Materials and Methods: In this experimental study semen was collected with artificial vagina (42˚C) from four buffalo bulls.Split pooled ejaculates (n=4) were extended at 37˚C with a Bioxcell® extender. Semen was cooled to 4˚C within 2 hours, equilibrated at 4˚C for 4 hours, then filled in 0.5 ml French straws, and frozen in programmable cell freezer before plunging into liquid nitrogen. Straws were thawed at water bath temperatures of 37, 50 or 70˚C for 30, 15 and 6 seconds, respectively. Semen was incubated at 37˚C for 2 hours and evaluated for post thaw motility, viability, acrosomal and DNA integrity of spermatozoa. Analysis of variance (ANOVA) was used for comparisons of means. When the ANOVA test showed statistical differences, the mean of the treatments were compared using Duncan’s multiple range tests.
Results: The initial postthaw motility (0 hour) averaged 62.7 ± 7.2%, 73.1 ± 9.77%, and 74.9 ± 8.58% for the three thaw rates, respectively. Kinematic parameters such as average path velocity, linearity and beat/cross frequency in the thaw rate of 70˚C for 6 seconds were superior to other rates studied (p<0.05). After 2 hours of incubation, proportions of progressive motility and Kinematic parameters decreased in all groups (p>0.05). A positive correlation was detected between sperm motility and thawing rate after two hours incubation times. The percentage of viable spermatozoa and spermatozoa with an intact acrosome and plasma membrane integrity were not different between the groups of samples thawed at different temperatures (p>0.05). The percentage of spermatozoa with chromatin dispersion forthe thaw rate of 70˚C for 6 seconds was significantly higher than for the to other rates studied (p< 0.05). In contrast with motility and viability, the DNA integrity of post thaw spermatozoa remained unaffected during 2 hours incubation.

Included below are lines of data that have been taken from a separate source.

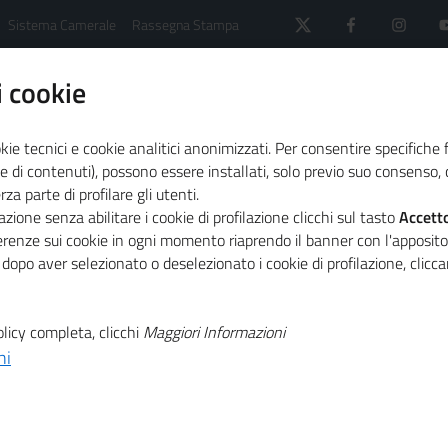
Sistema Camerale
Rassegna Stampa
 cookie
kie tecnici e cookie analitici anonimizzati. Per consentire specifiche 
e di contenuti), possono essere installati, solo previo suo consenso, c
a parte di profilare gli utenti.
 il sistema camerale
Agenda
Smart Future Academ
zione senza abilitare i cookie di profilazione clicchi sul tasto
Accett
ferenze sui cookie in ogni momento riaprendo il banner con l'apposit
 dopo aver selezionato o deselezionato i cookie di profilazione, clic
T
demy Bologna
licy completa, clicchi
Maggiori Informazioni
T
ni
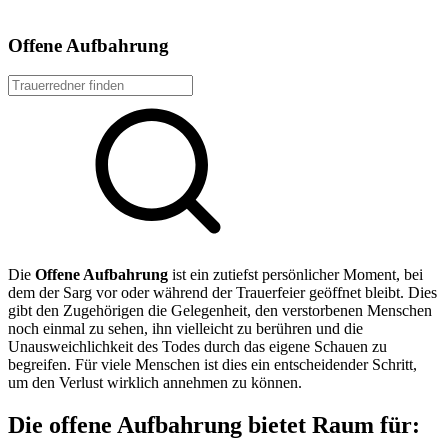
Offene Aufbahrung
Die
Offene Aufbahrung
ist ein zutiefst persönlicher Moment, bei
dem der Sarg vor oder während der Trauerfeier geöffnet bleibt. Dies
gibt den Zugehörigen die Gelegenheit, den verstorbenen Menschen
noch einmal zu sehen, ihn vielleicht zu berühren und die
Unausweichlichkeit des Todes durch das eigene Schauen zu
begreifen. Für viele Menschen ist dies ein entscheidender Schritt,
um den Verlust wirklich annehmen zu können.
Die offene Aufbahrung bietet Raum für:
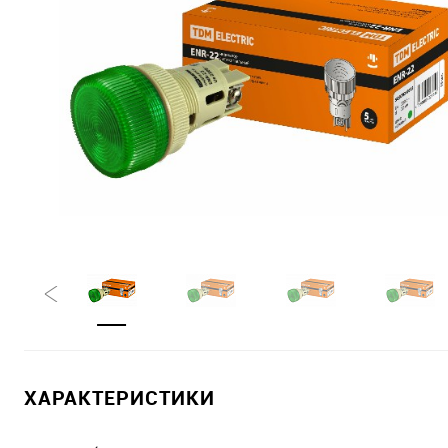
ХАРАКТЕРИСТИКИ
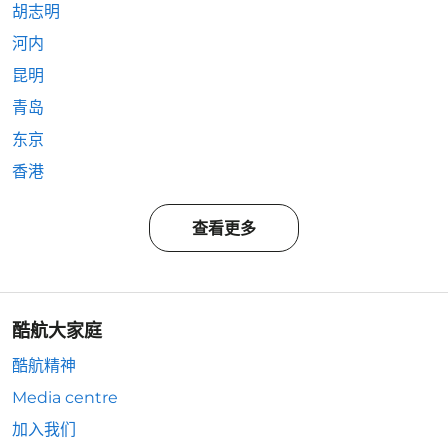
胡志明
河内
昆明
青岛
东京
香港
查看更多
酷航大家庭
酷航精神
Media centre
加入我们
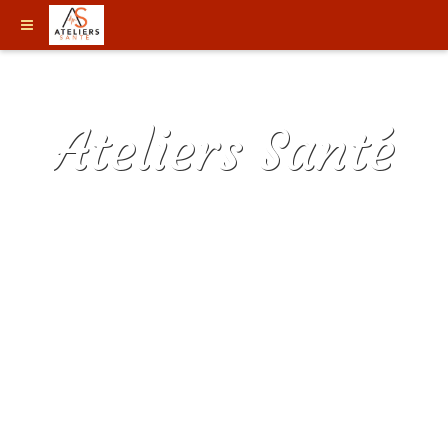
Ateliers Santé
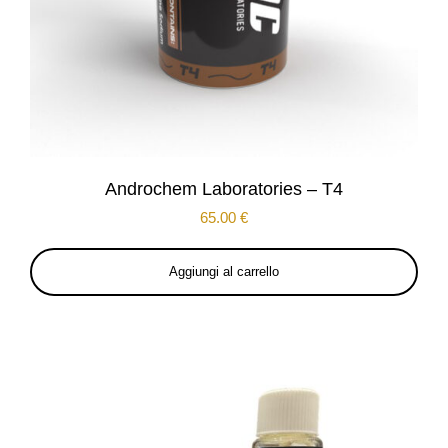
Androchem Laboratories – T4
65.00
€
Aggiungi al carrello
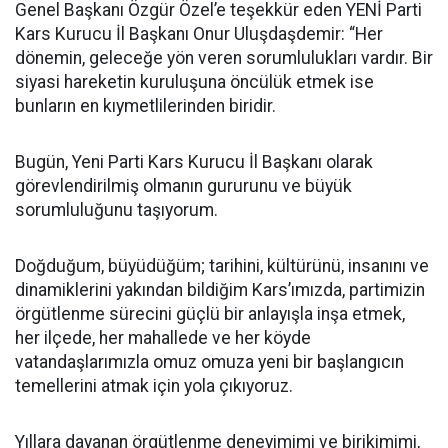
Genel Başkanı Özgür Özel’e teşekkür eden YENİ Parti
Kars Kurucu İl Başkanı Onur Uluşdaşdemir: “Her
dönemin, geleceğe yön veren sorumlulukları vardır. Bir
siyasi hareketin kuruluşuna öncülük etmek ise
bunların en kıymetlilerinden biridir.
Bugün, Yeni Parti Kars Kurucu İl Başkanı olarak
görevlendirilmiş olmanın gururunu ve büyük
sorumluluğunu taşıyorum.
Doğduğum, büyüdüğüm; tarihini, kültürünü, insanını ve
dinamiklerini yakından bildiğim Kars’ımızda, partimizin
örgütlenme sürecini güçlü bir anlayışla inşa etmek,
her ilçede, her mahallede ve her köyde
vatandaşlarımızla omuz omuza yeni bir başlangıcın
temellerini atmak için yola çıkıyoruz.
Yıllara dayanan örgütlenme deneyimimi ve birikimimi,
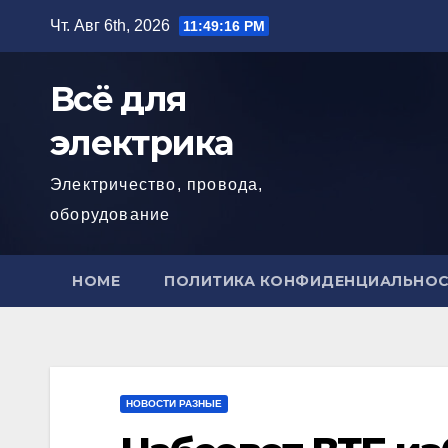
Перейти
Чт. Авг 6th, 2026
11:49:18 PM
к
содержимому
Всё для
электрика
Электричество, провода,
оборудование
HOME
ПОЛИТИКА КОНФИДЕНЦИАЛЬНО
НОВОСТИ РАЗНЫЕ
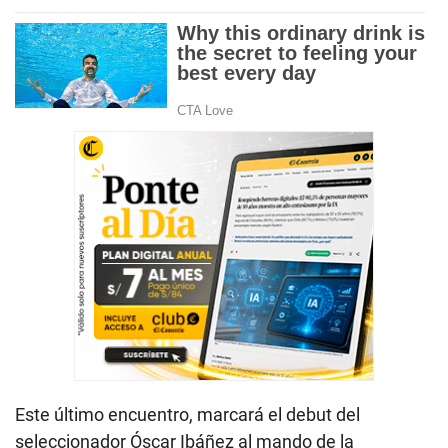
Este último encuentro, marcará el debut del
seleccionador Óscar Ibáñez al mando de la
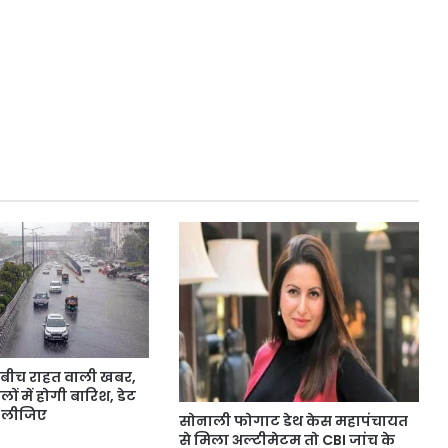
े बीच राहत वाली खबर,
लों में होगी बारिश, डेट
 लीजिए
सोनाली फोगाट डेथ केस महापंचायत
से मिला अल्टीमेटम तो CBI जांच के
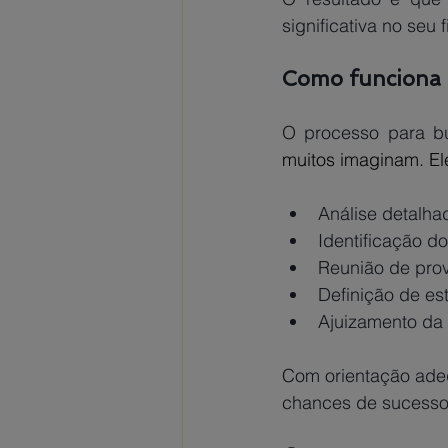
significativa no seu f
Como funciona o
O processo para bu
muitos imaginam. El
Análise detalha
Identificação do
Reunião de pro
Definição de est
Ajuizamento da 
Com orientação adeq
chances de sucesso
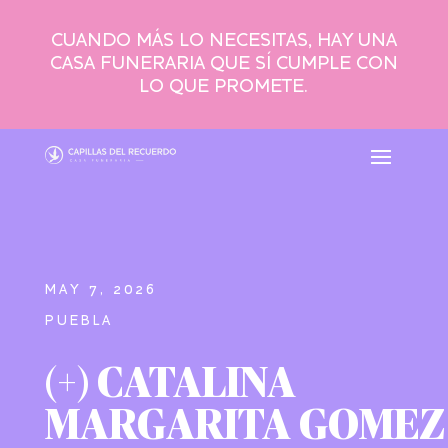
CUANDO MÁS LO NECESITAS, HAY UNA
CASA FUNERARIA QUE SÍ CUMPLE CON
LO QUE PROMETE.
MAY 7, 2026
PUEBLA
(+) CATALINA
MARGARITA GOMEZ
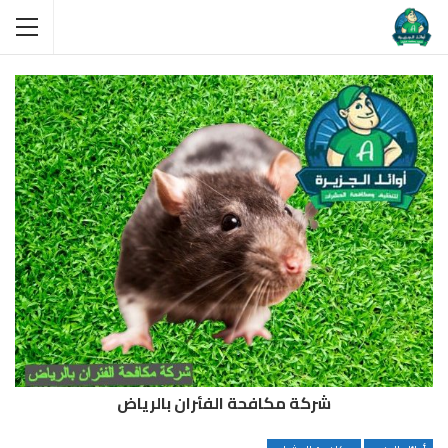
شركة مكافحة الفئران بالرياض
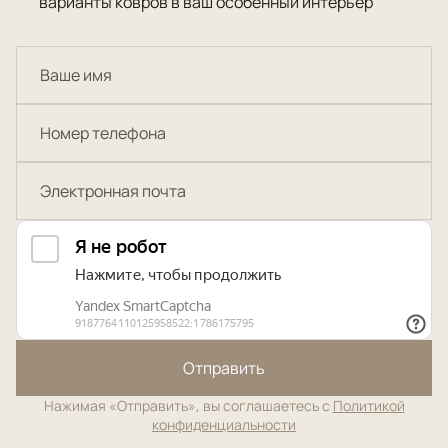
варианты ковров в ваш особенный интерьер
Отправить
Нажимая «Отправить», вы соглашаетесь с
Политикой
конфиденциальности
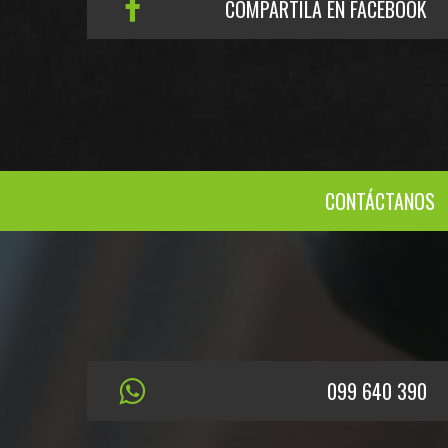
COMPARTILA EN FACEBOOK
CONTÁCTANOS
099 640 390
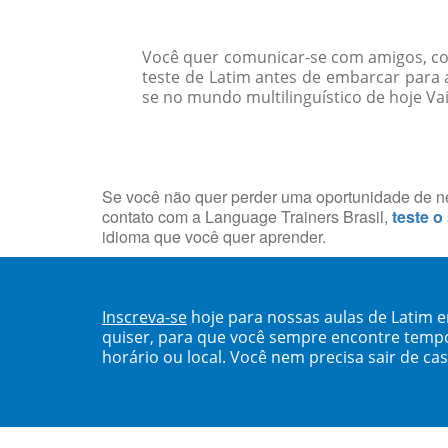
Você quer comunicar-se com amigos, col
teste de Latim antes de embarcar para
se no mundo multilinguístico de hoje Vai
Se você não quer perder uma oportunidade de neg
contato com a Language Trainers Brasil,
teste o
idioma que você quer aprender.
Inscreva-se
hoje para nossas aulas de Latim 
quiser, para que você sempre encontre temp
horário ou local. Você nem precisa sair de ca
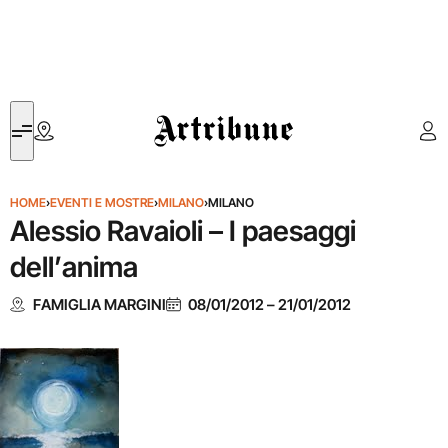
Artribune
HOME
›
EVENTI E MOSTRE
›
MILANO
›
MILANO
Alessio Ravaioli – I paesaggi
dell’anima
FAMIGLIA MARGINI
08/01/2012
–
21/01/2012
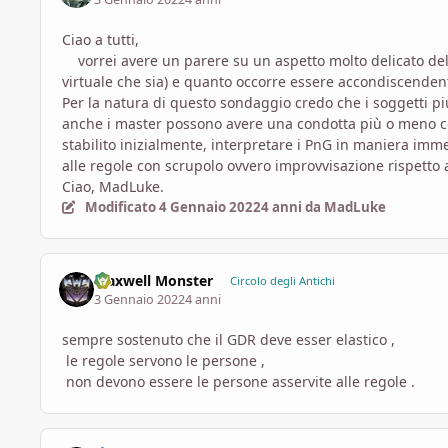
Ciao a tutti,
vorrei avere un parere su un aspetto molto delicato del 
virtuale che sia) e quanto occorre essere accondiscendenti
Per la natura di questo sondaggio credo che i soggetti pi
anche i master possono avere una condotta più o meno cor
stabilito inizialmente, interpretare i PnG in maniera imme
alle regole con scrupolo ovvero improvvisazione rispetto a
Ciao, MadLuke.
Modificato
4 Gennaio 2022
4 anni
da MadLuke
Maxwell Monster
Circolo degli Antichi
3 Gennaio 2022
4 anni
sempre sostenuto che il GDR deve esser elastico ,
le regole servono le persone ,
non devono essere le persone asservite alle regole .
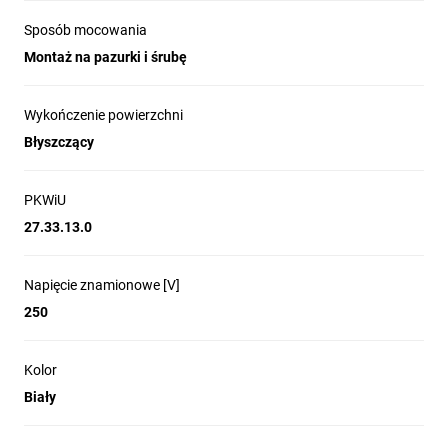
Sposób mocowania
Montaż na pazurki i śrubę
Wykończenie powierzchni
Błyszczący
PKWiU
27.33.13.0
Napięcie znamionowe [V]
250
Kolor
Biały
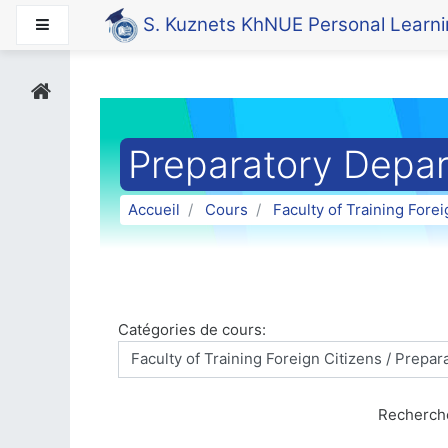
Passer au contenu principal
S. Kuznets KhNUE Personal Learn
Panneau latéral
Preparatory Depa
Accueil
Cours
Faculty of Training Forei
Catégories de cours:
Recherch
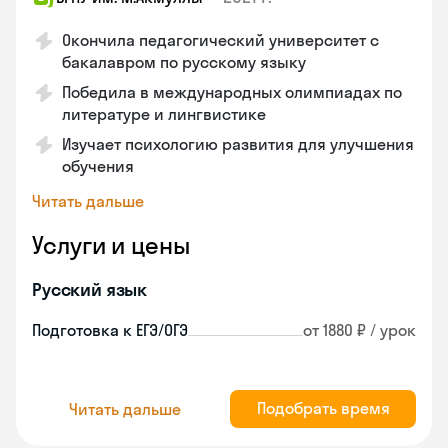
Окончила педагогический университет с
бакалавром по русскому языку
Победила в международных олимпиадах по
литературе и лингвистике
Изучает психологию развития для улучшения
обучения
Читать дальше
Услуги и цены
Русский язык
Подготовка к ЕГЭ/ОГЭ
от 1880 ₽ / урок
Подобрать время
Читать дальше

Conclusion: The post thaw motility and kinematic parameters of buffalo spermatozoa were significantly improved immediately after thawing by increasing the thawing rate from 37˚C in 30 seconds to70˚C in 6 seconds. However, this relative advantage had disappeared after incubation in a water bath at 37˚C for two hours.A thaw rate of 70˚C for 6 seconds was associated with higher chromatin dispersion than the other thaw rates studied. Sperm thawing over at 50 degrees could be safely used to improve motility recovery after sperm cryopreservation in buffalo bulls.